Dans cette même veine, Aziz Rabbah, ministre de l’Énergie, des mines et du développement durable, a mis en exergue les vertus de la gestion de l’abondance mais aussi de la rareté, sans perdre de vue la qualité du service. Il a ainsi exhorté les techniciens à proposer des solutions aux politiques pour que ces derniers puissent agir sur les lois, les financements et les projets à mener en connaissance de cause. Détaillant son propos, Rabbah a ajouté que les schémas classiques de financement sont dépassés et qu’il faut réfléchir à des partenariats public-privé, des laboratoires régionaux et une logistique régionale dans le domaine de l’eau. Le ministre a mis le doigt sur la nécessité d’acquérir une expertise en matière de business-plan et type de contrat pour mieux négocier avec les institutions internationales dans le secteur de l’eau. Il faut aussi imaginer une nouvelle forme de coopération entre les pays africains, basée, comme l’a indiqué Mohcine Jazouli, ministre délégué chargé de la Coopération africaine, sur la mutualisation des efforts et des capacités. Engagé dans son prolongement africain, le Maroc accorde un intérêt particulier à la coopération Sud-Sud à travers des projets structurants dans le domaine de l’eau en Guinée-Bissau, au Cameroun, au Sénégal ou encore en Côte d’Ivoire.
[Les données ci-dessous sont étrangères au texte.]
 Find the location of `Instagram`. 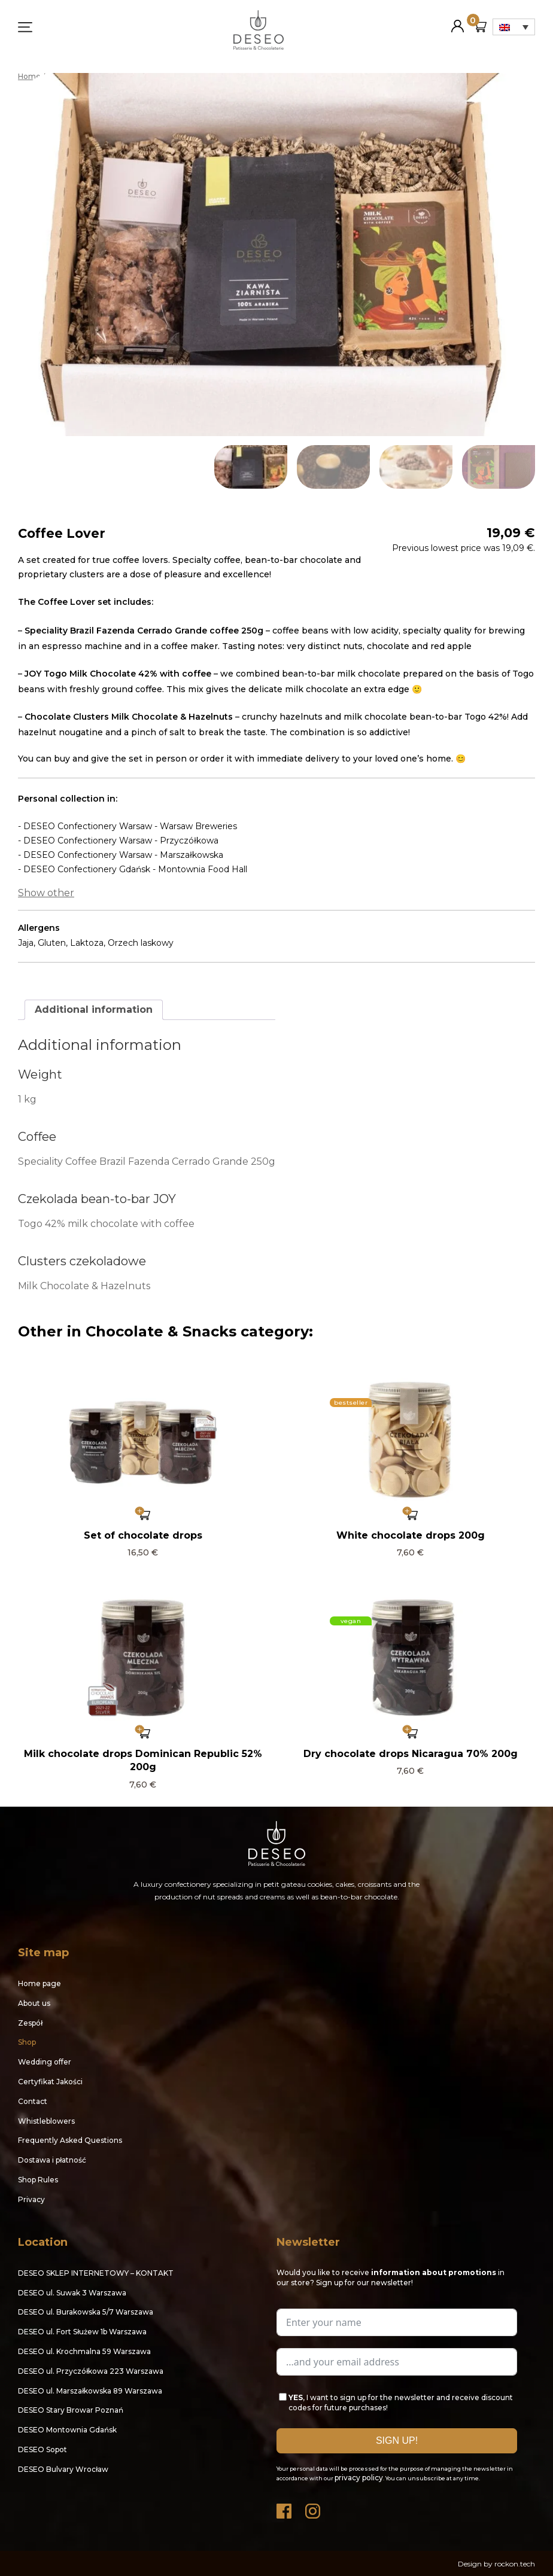

Instagram is located at coordinates (313, 2507).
Le royaume est également devenu une terre de formation pour les techniciens et ingénieurs africains dans le domaine. Il s’inscrit ainsi dans l’agenda 2063 de l’Union africaine en matière de sécurité hydrique et d’accès à l’assainissement, comme rappelé par Hammou Bensaadout, directeur des affaires administratives et financières au ministère de l’Équipement. Le responsable a expliqué que l’Afrique a besoin de 64 milliards de dollars par an jusqu’en 2025 pour rattraper son accès limité à l’eau et à l’assainissement. Mais pour accélérer la cadence, les PPP, combinés à des garanties gouvernementales, sont nécessaires. L’ONEE a montré le chemin en investissant 5,5 milliards d’euros dont 82,5% concernent l’alimentation en eau potable, le reste étant consacré à l’assainissement. Selon El Hafidi, l’ONEE est arrivé, fin 2018 dans le domaine de l’eau potable, à une production globale de 1.140 millions de m3/an, et le taux d’accès en milieu rural a atteint 97% pour une population rurale de 12,8 millions d’habitants. Dans le domaine de l’assainissement liquide, la capacité d’épuration a atteint 395.000 m3/jour. L’office gère ce service dans 128 localités, et le nombre de ses stations d’épuration s’élève à 107.


Disparités Nord-Sud
Dans le monde, 2,1 milliards de personnes, soit 30% de la population mondiale, n’ont toujours pas accès à des services d’alimentation domestique en eau potable. Pas moins de 4,5 milliards d’individus, soit 60%, ne disposent pas de services d’assainissement. Par ailleurs, la couverture des services d’eau potable gérés en toute sécurité est établie à seulement 24% en Afrique subsaharienne, alors qu’elle culmine à 94% en Europe et en Amérique du Nord. Concernant l’assainissement, le taux d’accès à ce service est de 78% en Europe et en Amérique du Nord, et de seulement 28% en Afrique subsaharienne.